"Rare dengue type on the rise" proclaimed Jessica Jaganathan in the Straits Times on Friday. And today's ST reported on Ms Yong Ying-I, permanent sec for health, commenting on the dengue epidemic in her speech at the conference on the genetics and genomics of infectious diseases.
Somehow I think perhaps most people are missing the point here. Sure, it is important to track the disease, particularly the dengue serotypes. Sure, it is important that we do all we can to control the vectors that transmit the disease. Sure, it is very important for us to have in place programmes and processes to control future epidemics (this was somewhat deficient during SARS).

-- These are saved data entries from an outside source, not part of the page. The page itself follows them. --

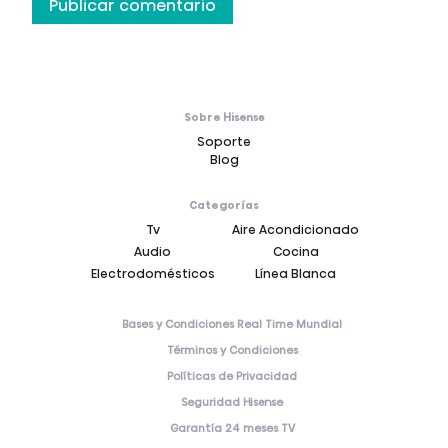
Sobre Hisense
Soporte
Blog
Categorías
Tv
Aire Acondicionado
Audio
Cocina
Electrodomésticos
Línea Blanca
Bases y Condiciones Real Time Mundial
Términos y Condiciones
Políticas de Privacidad
Seguridad Hisense
Garantía 24 meses TV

But the point here is really not about the usual dengue infections. This while troubling and produces some degree of morbidity is part and parcel of life, and living with microbes in the world. What is the real problem in dengue is that a small number of patients get a fatal haemorrhagicdisease. Dengue haemorrhagic fever (DHF) is really quite diferent from the run of the mill dengue fever (DF). This is not necessarily related to the serotypes of the virus. The immunologists have postulates about this. Prof Halsteadt writing in 1981, proposed the idea of sequential infections as being behind the fatal haemorrhagic manifestations of dengue. But this is does not explain the haemrrhagic fatalities in children who catch the disease for the very first time (naivetes). Vaccinations are not necessarily the answer to the dengue problem, and may even predispose to the haemorrhagic manifestations.
There remains a lot we do not understand about the disease. For example, why does the disease predominantly affect an older population in theAmericas than compared to South East Asia? Or why are the haemorrhagic manifestations more common in South East Asia? The DHF variety is seen in only about 0.3% of the total dengue infections, while in Singapore, the DHF variety can be as common as almost 3% of total dengue infections? Why??? Do Asians have a genetic predisposition?
Why did the Straits Times miss the opportunity to interview Prof Halsteadt who has researched many of these questions? Instead, they concentrated on reporting on meaningless numbers, and talk of producing vaccines etc etc.
More research money should be directed to answering some of these questions. Let me say again....the question is not about preventing dengue infections, but really about preventing DHF and the fatalities associated with dengue.
The difficulty, I believe in addressing many of these questions is that too much research money is going into empty and false promises of vaccine breakthroughs. The lure of quick megabuck patents is far too tempting for scientists to refocus their minds on less eye catching epidemiological and genetic studies (not on the virus but on our local population). All backroom stuff....plodding detective work...but essential backroom stuff that helps us understand and hopefully prevent deaths in the future.